§ Task brief
The answer must be one number: how many lines of the records contain "taskbar".

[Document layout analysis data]
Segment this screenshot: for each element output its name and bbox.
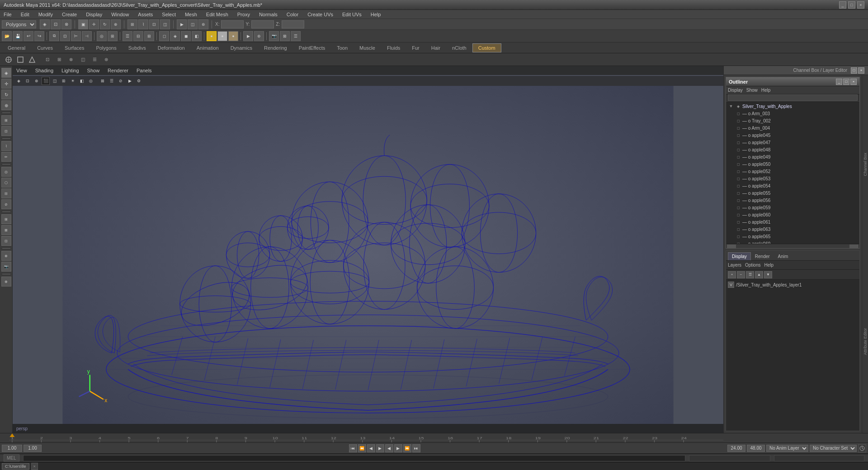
vp-menu-show[interactable]: Show: [85, 67, 102, 74]
outliner-item-apple059[interactable]: ◻ — o apple059: [726, 204, 859, 211]
layer-tab-anim[interactable]: Anim: [774, 252, 793, 260]
outliner-hscroll-left[interactable]: [727, 244, 736, 248]
go-start-btn[interactable]: ⏮: [349, 444, 357, 452]
minimize-button[interactable]: _: [839, 1, 846, 9]
paint-btn[interactable]: ⊗: [61, 19, 71, 29]
range-start-input[interactable]: [24, 445, 42, 452]
cb-close-btn[interactable]: ×: [858, 67, 864, 74]
mel-script-label[interactable]: MEL: [4, 454, 19, 462]
close-button[interactable]: ×: [857, 1, 864, 9]
next-key-btn[interactable]: ⏩: [403, 444, 411, 452]
tab-polygons[interactable]: Polygons: [90, 43, 122, 52]
current-time-input[interactable]: [2, 445, 22, 452]
vp-render-icon[interactable]: ▶: [126, 77, 134, 85]
shelf-icon-1[interactable]: [4, 55, 14, 65]
universal-manip-btn[interactable]: ⊞: [1, 115, 11, 125]
show-manip-btn[interactable]: ⊗: [1, 251, 11, 261]
vp-shading-icon[interactable]: ⊗: [33, 77, 41, 85]
extrude-btn[interactable]: ⊞: [1, 214, 11, 224]
shelf-icon-2[interactable]: [15, 55, 25, 65]
prev-key-btn[interactable]: ⏪: [358, 444, 366, 452]
menu-window[interactable]: Window: [109, 11, 131, 18]
taskbar-close-btn[interactable]: ×: [31, 463, 38, 470]
timeline[interactable]: 1 2 3 4 5 6 7 8 9: [0, 433, 868, 443]
tab-custom[interactable]: Custom: [472, 43, 501, 52]
bridge-btn[interactable]: ⊠: [1, 225, 11, 235]
menu-display[interactable]: Display: [84, 11, 104, 18]
go-end-btn[interactable]: ⏭: [412, 444, 420, 452]
time-prefs-btn[interactable]: [858, 444, 866, 452]
vp-menu-view[interactable]: View: [14, 67, 29, 74]
tab-animation[interactable]: Animation: [191, 43, 225, 52]
outliner-hscroll-right[interactable]: [849, 244, 859, 248]
snap-surface-btn[interactable]: ◫: [160, 19, 170, 29]
layer-menu-help[interactable]: Help: [764, 263, 774, 268]
menu-normals[interactable]: Normals: [257, 11, 279, 18]
tab-hair[interactable]: Hair: [425, 43, 446, 52]
strip-attribute-editor-label[interactable]: Attribute Editor: [863, 328, 868, 355]
play-fwd-btn[interactable]: ▶: [376, 444, 384, 452]
shelf-icon-9[interactable]: ⊛: [101, 55, 111, 65]
scale-btn[interactable]: ⊕: [1, 100, 11, 110]
layer-tab-display[interactable]: Display: [728, 252, 751, 260]
center-pivot-btn[interactable]: ◎: [97, 31, 107, 41]
menu-assets[interactable]: Assets: [136, 11, 155, 18]
channel-box-btn[interactable]: ☰: [291, 31, 301, 41]
vp-texture-icon[interactable]: ⊞: [60, 77, 68, 85]
outliner-item-apple069[interactable]: ◻ — o apple069: [726, 240, 859, 244]
shelf-icon-8[interactable]: ☰: [90, 55, 99, 65]
x-input[interactable]: [221, 20, 244, 28]
outliner-item-arm003[interactable]: ◻ — o Arm_003: [726, 110, 859, 117]
outliner-menu-show[interactable]: Show: [746, 88, 758, 93]
save-btn[interactable]: 💾: [13, 31, 23, 41]
outliner-item-apple055[interactable]: ◻ — o apple055: [726, 189, 859, 197]
layer-visibility-btn[interactable]: V: [728, 282, 734, 288]
undo-btn[interactable]: ↩: [24, 31, 33, 41]
outliner-menu-display[interactable]: Display: [728, 88, 743, 93]
move-btn[interactable]: ✛: [1, 79, 11, 89]
render-region-btn[interactable]: ◫: [188, 19, 198, 29]
ipr-btn[interactable]: ⊛: [198, 19, 208, 29]
menu-create[interactable]: Create: [60, 11, 79, 18]
outliner-item-apple056[interactable]: ◻ — o apple056: [726, 197, 859, 204]
rotate-btn[interactable]: ↻: [1, 89, 11, 99]
merge-btn[interactable]: ⊡: [1, 236, 11, 246]
attr-editor-btn[interactable]: ⊠: [280, 31, 290, 41]
sculpt-btn[interactable]: ◎: [1, 167, 11, 177]
taskbar-maya-item[interactable]: C:\Users\lle: [2, 463, 29, 470]
outliner-hscroll[interactable]: [726, 244, 859, 248]
light2-btn[interactable]: ●: [217, 31, 227, 41]
shelf-icon-3[interactable]: [27, 55, 37, 65]
outliner-item-apple050[interactable]: ◻ — o apple050: [726, 160, 859, 168]
vp-lights-icon[interactable]: ☀: [69, 77, 77, 85]
outliner-item-apple060[interactable]: ◻ — o apple060: [726, 211, 859, 218]
vp-menu-panels[interactable]: Panels: [135, 67, 154, 74]
tab-fluids[interactable]: Fluids: [381, 43, 406, 52]
menu-color[interactable]: Color: [285, 11, 300, 18]
maximize-button[interactable]: □: [848, 1, 855, 9]
group-btn[interactable]: ⧉: [49, 31, 59, 41]
vp-menu-lighting[interactable]: Lighting: [60, 67, 81, 74]
tab-ncloth[interactable]: nCloth: [446, 43, 472, 52]
menu-proxy[interactable]: Proxy: [236, 11, 252, 18]
menu-help[interactable]: Help: [369, 11, 383, 18]
tab-toon[interactable]: Toon: [331, 43, 354, 52]
vp-camera-icon[interactable]: ⊡: [24, 77, 32, 85]
render-btn[interactable]: ▶: [177, 19, 187, 29]
tab-surfaces[interactable]: Surfaces: [59, 43, 90, 52]
prev-frame-btn[interactable]: ◀: [367, 444, 375, 452]
tab-curves[interactable]: Curves: [31, 43, 59, 52]
menu-create-uvs[interactable]: Create UVs: [306, 11, 335, 18]
vp-grid-icon[interactable]: ⊠: [99, 77, 107, 85]
layer-up-btn[interactable]: ▲: [755, 271, 763, 278]
hide-unsel-btn[interactable]: ◧: [192, 31, 202, 41]
outliner-item-apple047[interactable]: ◻ — o apple047: [726, 139, 859, 146]
select-btn[interactable]: ◈: [1, 68, 11, 78]
layer-row-1[interactable]: V /Silver_Tray_with_Apples_layer1: [728, 281, 858, 289]
menu-file[interactable]: File: [2, 11, 14, 18]
menu-edit-mesh[interactable]: Edit Mesh: [204, 11, 230, 18]
shelf-icon-4[interactable]: ⊡: [42, 55, 52, 65]
layer-down-btn[interactable]: ▼: [764, 271, 772, 278]
lasso-btn[interactable]: ⊡: [51, 19, 61, 29]
move-tool-btn[interactable]: ✛: [89, 19, 99, 29]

§ Answer section
2